→ **Records for processing**

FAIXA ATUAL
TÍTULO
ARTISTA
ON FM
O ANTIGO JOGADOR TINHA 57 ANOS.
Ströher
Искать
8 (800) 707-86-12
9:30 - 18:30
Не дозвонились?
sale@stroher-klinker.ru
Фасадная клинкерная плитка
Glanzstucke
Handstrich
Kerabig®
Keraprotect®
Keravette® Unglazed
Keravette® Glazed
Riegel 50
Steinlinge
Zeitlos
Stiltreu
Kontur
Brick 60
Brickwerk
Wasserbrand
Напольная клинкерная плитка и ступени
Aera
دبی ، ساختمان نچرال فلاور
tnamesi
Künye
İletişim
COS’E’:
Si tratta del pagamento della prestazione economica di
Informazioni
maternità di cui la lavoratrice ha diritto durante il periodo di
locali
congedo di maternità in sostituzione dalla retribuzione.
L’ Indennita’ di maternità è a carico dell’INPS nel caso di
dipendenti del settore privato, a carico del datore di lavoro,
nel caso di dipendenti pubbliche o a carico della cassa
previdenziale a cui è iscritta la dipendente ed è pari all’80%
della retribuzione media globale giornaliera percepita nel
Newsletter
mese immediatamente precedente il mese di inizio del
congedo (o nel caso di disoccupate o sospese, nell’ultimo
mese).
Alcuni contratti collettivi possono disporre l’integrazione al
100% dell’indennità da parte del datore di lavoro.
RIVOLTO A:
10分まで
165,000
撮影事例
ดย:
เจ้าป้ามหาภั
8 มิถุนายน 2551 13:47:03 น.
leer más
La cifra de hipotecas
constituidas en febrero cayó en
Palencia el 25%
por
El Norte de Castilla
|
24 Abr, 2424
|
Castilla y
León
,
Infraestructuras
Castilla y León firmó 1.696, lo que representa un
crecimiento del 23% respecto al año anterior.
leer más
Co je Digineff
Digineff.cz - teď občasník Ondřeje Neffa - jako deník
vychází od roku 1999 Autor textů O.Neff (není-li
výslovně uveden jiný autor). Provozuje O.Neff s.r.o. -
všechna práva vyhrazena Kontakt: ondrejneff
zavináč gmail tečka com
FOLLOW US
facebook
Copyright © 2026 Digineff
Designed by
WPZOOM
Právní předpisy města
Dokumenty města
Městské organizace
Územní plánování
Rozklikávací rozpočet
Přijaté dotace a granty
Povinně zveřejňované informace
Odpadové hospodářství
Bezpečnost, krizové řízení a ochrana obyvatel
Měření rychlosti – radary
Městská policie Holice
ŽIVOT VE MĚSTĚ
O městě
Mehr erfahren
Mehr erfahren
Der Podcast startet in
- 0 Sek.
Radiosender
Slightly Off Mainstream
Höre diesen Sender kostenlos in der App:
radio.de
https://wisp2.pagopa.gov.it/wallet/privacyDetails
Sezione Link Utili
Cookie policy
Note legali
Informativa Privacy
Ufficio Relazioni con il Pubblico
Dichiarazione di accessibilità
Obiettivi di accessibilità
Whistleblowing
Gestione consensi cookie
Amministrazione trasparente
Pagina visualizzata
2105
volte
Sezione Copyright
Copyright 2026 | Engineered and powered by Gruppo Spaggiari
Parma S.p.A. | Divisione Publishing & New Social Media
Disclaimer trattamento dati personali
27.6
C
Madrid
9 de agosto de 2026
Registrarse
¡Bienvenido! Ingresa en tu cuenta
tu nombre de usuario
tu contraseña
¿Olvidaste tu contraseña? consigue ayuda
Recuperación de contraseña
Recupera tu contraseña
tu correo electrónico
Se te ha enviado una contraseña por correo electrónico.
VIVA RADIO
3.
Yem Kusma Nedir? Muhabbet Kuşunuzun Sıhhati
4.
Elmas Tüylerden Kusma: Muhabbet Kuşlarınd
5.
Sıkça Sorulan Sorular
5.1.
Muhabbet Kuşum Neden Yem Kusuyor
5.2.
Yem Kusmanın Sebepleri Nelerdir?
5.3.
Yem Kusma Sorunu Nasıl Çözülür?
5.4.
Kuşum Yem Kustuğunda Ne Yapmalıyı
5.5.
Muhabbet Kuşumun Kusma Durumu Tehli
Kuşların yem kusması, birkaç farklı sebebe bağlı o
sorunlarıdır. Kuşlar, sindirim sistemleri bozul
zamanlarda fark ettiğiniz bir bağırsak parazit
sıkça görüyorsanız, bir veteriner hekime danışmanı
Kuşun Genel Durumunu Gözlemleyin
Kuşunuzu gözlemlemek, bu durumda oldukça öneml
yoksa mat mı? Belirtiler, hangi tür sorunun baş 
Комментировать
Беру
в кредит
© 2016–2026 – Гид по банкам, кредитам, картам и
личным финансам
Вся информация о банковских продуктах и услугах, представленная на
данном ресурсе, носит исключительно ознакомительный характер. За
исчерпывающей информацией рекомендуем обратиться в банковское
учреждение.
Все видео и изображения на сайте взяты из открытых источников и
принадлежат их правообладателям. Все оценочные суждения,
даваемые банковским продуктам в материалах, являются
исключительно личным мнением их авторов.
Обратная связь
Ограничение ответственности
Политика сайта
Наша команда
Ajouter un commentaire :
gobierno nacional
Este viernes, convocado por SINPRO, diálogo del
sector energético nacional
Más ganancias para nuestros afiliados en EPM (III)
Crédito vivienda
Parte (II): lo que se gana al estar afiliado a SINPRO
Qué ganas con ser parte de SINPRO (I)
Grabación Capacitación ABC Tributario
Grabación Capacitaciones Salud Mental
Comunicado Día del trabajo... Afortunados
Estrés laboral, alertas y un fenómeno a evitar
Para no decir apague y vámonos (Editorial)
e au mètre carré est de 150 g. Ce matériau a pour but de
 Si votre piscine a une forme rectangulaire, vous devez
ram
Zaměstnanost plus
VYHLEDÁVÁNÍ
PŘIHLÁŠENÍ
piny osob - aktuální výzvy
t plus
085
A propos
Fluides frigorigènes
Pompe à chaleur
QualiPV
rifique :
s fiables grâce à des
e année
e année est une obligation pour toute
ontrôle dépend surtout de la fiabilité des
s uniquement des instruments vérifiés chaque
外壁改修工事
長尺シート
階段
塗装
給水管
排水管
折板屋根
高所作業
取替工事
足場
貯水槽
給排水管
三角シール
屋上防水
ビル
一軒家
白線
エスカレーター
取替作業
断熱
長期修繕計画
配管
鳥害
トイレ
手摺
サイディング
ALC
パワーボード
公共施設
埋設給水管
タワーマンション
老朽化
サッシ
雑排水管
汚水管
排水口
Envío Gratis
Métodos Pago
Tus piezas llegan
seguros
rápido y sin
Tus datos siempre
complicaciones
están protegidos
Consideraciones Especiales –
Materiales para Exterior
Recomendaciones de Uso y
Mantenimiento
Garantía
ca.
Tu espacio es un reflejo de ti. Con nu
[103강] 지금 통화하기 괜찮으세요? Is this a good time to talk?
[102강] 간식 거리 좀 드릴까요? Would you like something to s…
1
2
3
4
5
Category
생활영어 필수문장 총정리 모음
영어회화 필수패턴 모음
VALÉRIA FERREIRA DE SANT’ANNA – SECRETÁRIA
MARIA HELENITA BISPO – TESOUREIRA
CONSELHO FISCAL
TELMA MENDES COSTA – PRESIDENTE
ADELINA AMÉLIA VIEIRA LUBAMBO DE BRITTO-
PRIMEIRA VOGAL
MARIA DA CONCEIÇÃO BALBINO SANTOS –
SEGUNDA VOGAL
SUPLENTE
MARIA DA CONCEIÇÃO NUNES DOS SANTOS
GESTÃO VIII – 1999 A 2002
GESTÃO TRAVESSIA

→ **What needs to be done**
Above are some records; extract every one of them exactly.

→ **Written answer**
FAIXA ATUAL
TÍTULO
ARTISTA
ON FM
O ANTIGO JOGADOR TINHA 57 ANOS.
Ströher
Искать
8 (800) 707-86-12
9:30 - 18:30
Не дозвонились?
sale@stroher-klinker.ru
Фасадная клинкерная плитка
Glanzstucke
Handstrich
Kerabig®
Keraprotect®
Keravette® Unglazed
Keravette® Glazed
Riegel 50
Steinlinge
Zeitlos
Stiltreu
Kontur
Brick 60
Brickwerk
Wasserbrand
Напольная клинкерная плитка и ступени
Aera
دبی ، ساختمان نچرال فلاور
tnamesi
Künye
İletişim
COS’E’:
Si tratta del pagamento della prestazione economica di
Informazioni
maternità di cui la lavoratrice ha diritto durante il periodo di
locali
congedo di maternità in sostituzione dalla retribuzione.
L’ Indennita’ di maternità è a carico dell’INPS nel caso di
dipendenti del settore privato, a carico del datore di lavoro,
nel caso di dipendenti pubbliche o a carico della cassa
previdenziale a cui è iscritta la dipendente ed è pari all’80%
della retribuzione media globale giornaliera percepita nel
Newsletter
mese immediatamente precedente il mese di inizio del
congedo (o nel caso di disoccupate o sospese, nell’ultimo
mese).
Alcuni contratti collettivi possono disporre l’integrazione al
100% dell’indennità da parte del datore di lavoro.
RIVOLTO A:
10分まで
165,000
撮影事例
ดย:
เจ้าป้ามหาภั
8 มิถุนายน 2551 13:47:03 น.
leer más
La cifra de hipotecas
constituidas en febrero cayó en
Palencia el 25%
por
El Norte de Castilla
|
24 Abr, 2424
|
Castilla y
León
,
Infraestructuras
Castilla y León firmó 1.696, lo que representa un
crecimiento del 23% respecto al año anterior.
leer más
Co je Digineff
Digineff.cz - teď občasník Ondřeje Neffa - jako deník
vychází od roku 1999 Autor textů O.Neff (není-li
výslovně uveden jiný autor). Provozuje O.Neff s.r.o. -
všechna práva vyhrazena Kontakt: ondrejneff
zavináč gmail tečka com
FOLLOW US
facebook
Copyright © 2026 Digineff
Designed by
WPZOOM
Právní předpisy města
Dokumenty města
Městské organizace
Územní plánování
Rozklikávací rozpočet
Přijaté dotace a granty
Povinně zveřejňované informace
Odpadové hospodářství
Bezpečnost, krizové řízení a ochrana obyvatel
Měření rychlosti – radary
Městská policie Holice
ŽIVOT VE MĚSTĚ
O městě
Mehr erfahren
Mehr erfahren
Der Podcast startet in
- 0 Sek.
Radiosender
Slightly Off Mainstream
Höre diesen Sender kostenlos in der App:
radio.de
https://wisp2.pagopa.gov.it/wallet/privacyDetails
Sezione Link Utili
Cookie policy
Note legali
Informativa Privacy
Ufficio Relazioni con il Pubblico
Dichiarazione di accessibilità
Obiettivi di accessibilità
Whistleblowing
Gestione consensi cookie
Amministrazione trasparente
Pagina visualizzata
2105
volte
Sezione Copyright
Copyright 2026 | Engineered and powered by Gruppo Spaggiari
Parma S.p.A. | Divisione Publishing & New Social Media
Disclaimer trattamento dati personali
27.6
C
Madrid
9 de agosto de 2026
Registrarse
¡Bienvenido! Ingresa en tu cuenta
tu nombre de usuario
tu contraseña
¿Olvidaste tu contraseña? consigue ayuda
Recuperación de contraseña
Recupera tu contraseña
tu correo electrónico
Se te ha enviado una contraseña por correo electrónico.
VIVA RADIO
3.
Yem Kusma Nedir? Muhabbet Kuşunuzun Sıhhati
4.
Elmas Tüylerden Kusma: Muhabbet Kuşlarınd
5.
Sıkça Sorulan Sorular
5.1.
Muhabbet Kuşum Neden Yem Kusuyor
5.2.
Yem Kusmanın Sebepleri Nelerdir?
5.3.
Yem Kusma Sorunu Nasıl Çözülür?
5.4.
Kuşum Yem Kustuğunda Ne Yapmalıyı
5.5.
Muhabbet Kuşumun Kusma Durumu Tehli
Kuşların yem kusması, birkaç farklı sebebe bağlı o
sorunlarıdır. Kuşlar, sindirim sistemleri bozul
zamanlarda fark ettiğiniz bir bağırsak parazit
sıkça görüyorsanız, bir veteriner hekime danışmanı
Kuşun Genel Durumunu Gözlemleyin
Kuşunuzu gözlemlemek, bu durumda oldukça öneml
yoksa mat mı? Belirtiler, hangi tür sorunun baş 
Комментировать
Беру
в кредит
© 2016–2026 – Гид по банкам, кредитам, картам и
личным финансам
Вся информация о банковских продуктах и услугах, представленная на
данном ресурсе, носит исключительно ознакомительный характер. За
исчерпывающей информацией рекомендуем обратиться в банковское
учреждение.
Все видео и изображения на сайте взяты из открытых источников и
принадлежат их правообладателям. Все оценочные суждения,
даваемые банковским продуктам в материалах, являются
исключительно личным мнением их авторов.
Обратная связь
Ограничение ответственности
Политика сайта
Наша команда
Ajouter un commentaire :
gobierno nacional
Este viernes, convocado por SINPRO, diálogo del
sector energético nacional
Más ganancias para nuestros afiliados en EPM (III)
Crédito vivienda
Parte (II): lo que se gana al estar afiliado a SINPRO
Qué ganas con ser parte de SINPRO (I)
Grabación Capacitación ABC Tributario
Grabación Capacitaciones Salud Mental
Comunicado Día del trabajo... Afortunados
Estrés laboral, alertas y un fenómeno a evitar
Para no decir apague y vámonos (Editorial)
e au mètre carré est de 150 g. Ce matériau a pour but de
 Si votre piscine a une forme rectangulaire, vous devez
ram
Zaměstnanost plus
VYHLEDÁVÁNÍ
PŘIHLÁŠENÍ
piny osob - aktuální výzvy
t plus
085
A propos
Fluides frigorigènes
Pompe à chaleur
QualiPV
rifique :
s fiables grâce à des
e année
e année est une obligation pour toute
ontrôle dépend surtout de la fiabilité des
s uniquement des instruments vérifiés chaque
外壁改修工事
長尺シート
階段
塗装
給水管
排水管
折板屋根
高所作業
取替工事
足場
貯水槽
給排水管
三角シール
屋上防水
ビル
一軒家
白線
エスカレーター
取替作業
断熱
長期修繕計画
配管
鳥害
トイレ
手摺
サイディング
ALC
パワーボード
公共施設
埋設給水管
タワーマンション
老朽化
サッシ
雑排水管
汚水管
排水口
Envío Gratis
Métodos Pago
Tus piezas llegan
seguros
rápido y sin
Tus datos siempre
complicaciones
están protegidos
Consideraciones Especiales –
Materiales para Exterior
Recomendaciones de Uso y
Mantenimiento
Garantía
ca.
Tu espacio es un reflejo de ti. Con nu
[103강] 지금 통화하기 괜찮으세요? Is this a good time to talk?
[102강] 간식 거리 좀 드릴까요? Would you like something to s…
1
2
3
4
5
Category
생활영어 필수문장 총정리 모음
영어회화 필수패턴 모음
VALÉRIA FERREIRA DE SANT’ANNA – SECRETÁRIA
MARIA HELENITA BISPO – TESOUREIRA
CONSELHO FISCAL
TELMA MENDES COSTA – PRESIDENTE
ADELINA AMÉLIA VIEIRA LUBAMBO DE BRITTO-
PRIMEIRA VOGAL
MARIA DA CONCEIÇÃO BALBINO SANTOS –
SEGUNDA VOGAL
SUPLENTE
MARIA DA CONCEIÇÃO NUNES DOS SANTOS
GESTÃO VIII – 1999 A 2002
GESTÃO TRAVESSIA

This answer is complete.